Background Frequent or repeat ED visits make up over 20% of the total ED visits, while frequent users constitute up to 8% of all ED users. While some studies have analyzed ED encounters over a single healthcare system, a single year or a condition, this study examines frequent and recurrent ED utilization for the state of Maryland over three years. Methods Using 2017–2019 State Emergency Department Databases (SEDD), we conducted bivariate and multivariate analyses and identified patient/community level characteristics associated with frequent (> 4 visits/year) and recurrent frequent ED users (two and three consecutive years) in Maryland. Results Of the total 5,331,843 ED visits, frequent visits were 24.4% (1,301,301) while frequent users made up 7.16% (234,973) of all ED users. Females [OR = 1.30, 95% CI 1.24, 1.36] and patients aged 21–44 [OR = 2.41, 95% CI 2.24,2.60] were more likely to visit the ED recurrently than males, children and adolescents respectively. Compared to those with private insurance and no chronic conditions, Medicaid beneficiaries were 2.41 (95% CI 2.24,2.60) and those with multiple chronic conditions was 2.34 [95% CI 2.14,2.54] times more likely to be recurrent frequent ED users respectively.
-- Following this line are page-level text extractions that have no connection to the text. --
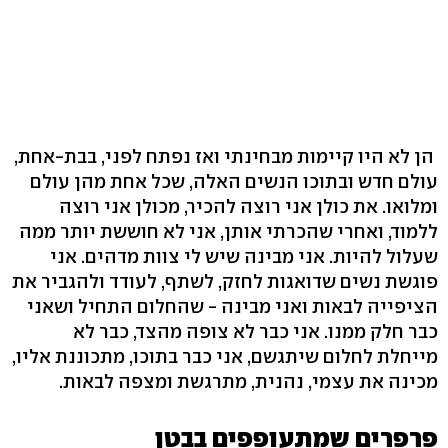
הן לא היו קיימות מבחינתי ואז נפתח לפני, בבת-אחת,
עולם חדש ובתוכו הנשים האלה, שכל אחת מהן עולם
ומלואו. את כולן אני רוצה להכיר, מכולן אני רוצה
ללמוד, ואחרי שהכרתי אותן, אני לא חוששת יותר ממה
שעלול להיות. אני מבינה שיש לי צוות מדהים. אני
פוגשת נשים שדואגות לחזק, לשתף, לעודד ולהגביר את
הציפייה לבאות ואני מבינה - שהחלום התחיל ושאני
כבר חלק ממנו. אני כבר לא צופה מהצד, כבר לא
מייחלת לחלום שיתגשם, אני כבר בתוכו, מתכוננת אליו,
מכינה את עצמי, נהנית, מתרגשת ומצפה לבאות.
פרפרים שמתעופפים בבטן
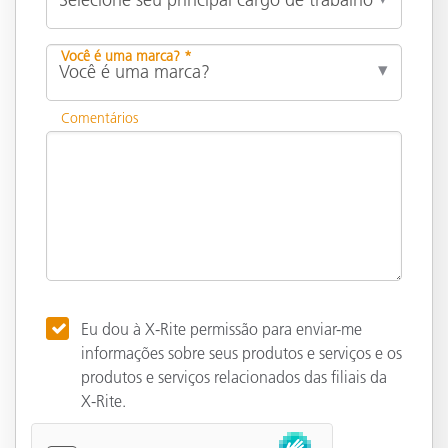
Você é uma marca? *
Comentários
Eu dou à X-Rite permissão para enviar-me
informações sobre seus produtos e serviços e os
produtos e serviços relacionados das filiais da
X-Rite.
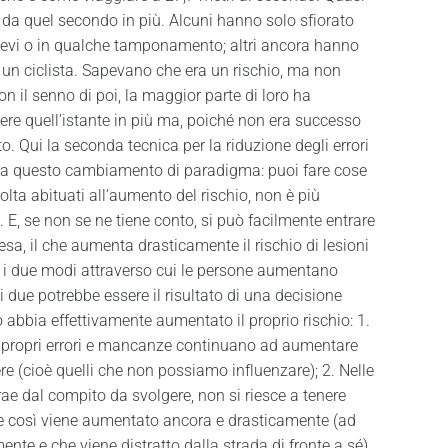
 da quel secondo in più. Alcuni hanno solo sfiorato
ni lievi o in qualche tamponamento; altri ancora hanno
 un ciclista. Sapevano che era un rischio, ma non
n il senno di poi, la maggior parte di loro ha
vere quell’istante in più ma, poiché non era successo
Qui la seconda tecnica per la riduzione degli errori
 basa questo cambiamento di paradigma: puoi fare cose
lta abituati all’aumento del rischio, non è più
 E, se non se ne tiene conto, si può facilmente entrare
presa, il che aumenta drasticamente il rischio di lesioni
o i due modi attraverso cui le persone aumentano
 due potrebbe essere il risultato di una decisione
abbia effettivamente aumentato il proprio rischio: 1.
o propri errori e mancanze continuano ad aumentare
ere (cioè quelli che non possiamo influenzare); 2. Nelle
rae dal compito da svolgere, non si riesce a tenere
che così viene aumentato ancora e drasticamente (ad
te e che viene distratto dalla strada di fronte a sé).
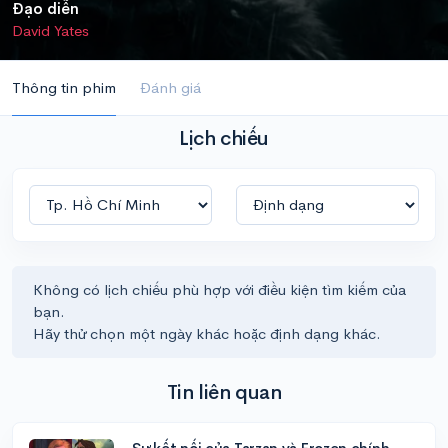
Đạo diễn
David Yates
Thông tin phim
Đánh giá
Lịch chiếu
Không có lịch chiếu phù hợp với điều kiện tìm kiếm của
bạn.
Hãy thử chọn một ngày khác hoặc định dạng khác.
Tin liên quan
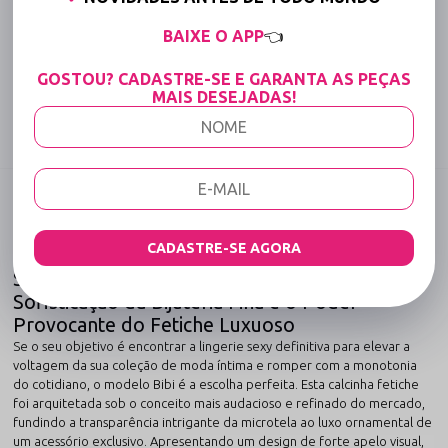
15% OFF para Compras Acima de R$400,00 (Varejo)
BAIXE O APP
👈
GOSTOU? CADASTRE-SE E GARANTA AS PEÇAS
Tabela de medidas
MAIS DESEJADAS!
Compartilhe:
DESCRIÇÃO COMPLETA
Código identificador (SKU):
649
CADASTRE-SE AGORA
Calcinha Aberta com Transparência Lingerie
Sexy Bibi: O Equilíbrio Perfeito Entre a
Sofisticação da Bijuteria Fina e o Poder
Provocante do Fetiche Luxuoso
Se o seu objetivo é encontrar a lingerie sexy definitiva para elevar a
voltagem da sua coleção de moda íntima e romper com a monotonia
do cotidiano, o modelo Bibi é a escolha perfeita. Esta calcinha fetiche
foi arquitetada sob o conceito mais audacioso e refinado do mercado,
fundindo a transparência intrigante da microtela ao luxo ornamental de
um acessório exclusivo. Apresentando um design de forte apelo visual,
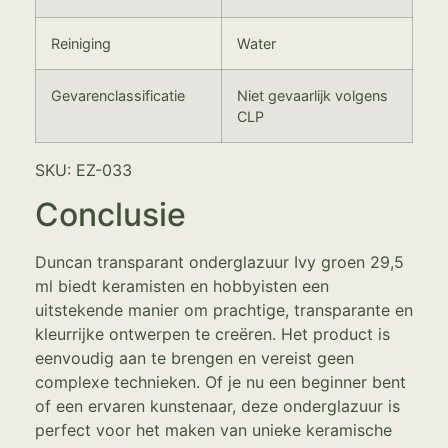
Reiniging
Water
Gevarenclassificatie
Niet gevaarlijk volgens
CLP
SKU: EZ-033
Conclusie
Duncan transparant onderglazuur Ivy groen 29,5
ml biedt keramisten en hobbyisten een
uitstekende manier om prachtige, transparante en
kleurrijke ontwerpen te creëren. Het product is
eenvoudig aan te brengen en vereist geen
complexe technieken. Of je nu een beginner bent
of een ervaren kunstenaar, deze onderglazuur is
perfect voor het maken van unieke keramische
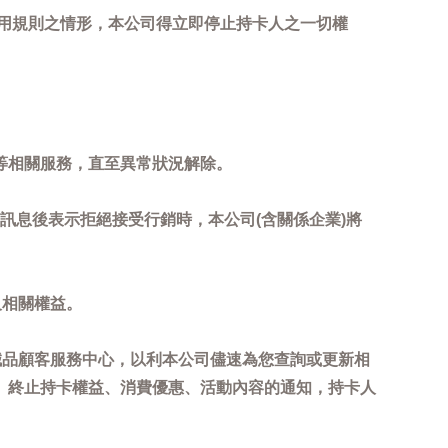
用規則之情形，本公司得立即停止持卡人之一切權
等相關服務，直至異常狀況解除。
到訊息後表示拒絕接受行銷時，本公司(含關係企業)將
及相關權益。
誠品顧客服務中心，以利本公司儘速為您查詢或更新相
、終止持卡權益、消費優惠、活動內容的通知，持卡人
The NH Blacks were 26% [95% CI 1.25,1.28] more likely to be frequent users than NH White patients while those from the lowest income quartile were 69% [95% CI 1.66,1.71] and 33% [95% CI 1.21,1.46] more likely to be frequent and recurrent frequent ED users compared to the highest income quartile. Compared to residents of large metropolitan areas, patients from micropolitan areas were 43% [95% CI 1.38,1.48] while those living further from an ED were 9% [95% CI 1.09, 1.10] were more likely to be frequent ED users. Conclusions Frequent and recurrent frequent ED users in the state of Maryland were associated with being female, 21–44 years old, NH Black, Medicaid beneficiaries, with multiple chronic conditions and reside in a lower income zip code. Frequent ED users were also more likely to reside micropolitan areas, and further from an ED facility. We propose recommendations to stakeholders to invest in care coordination and IT infrastructure, and expand community access to outpatient care.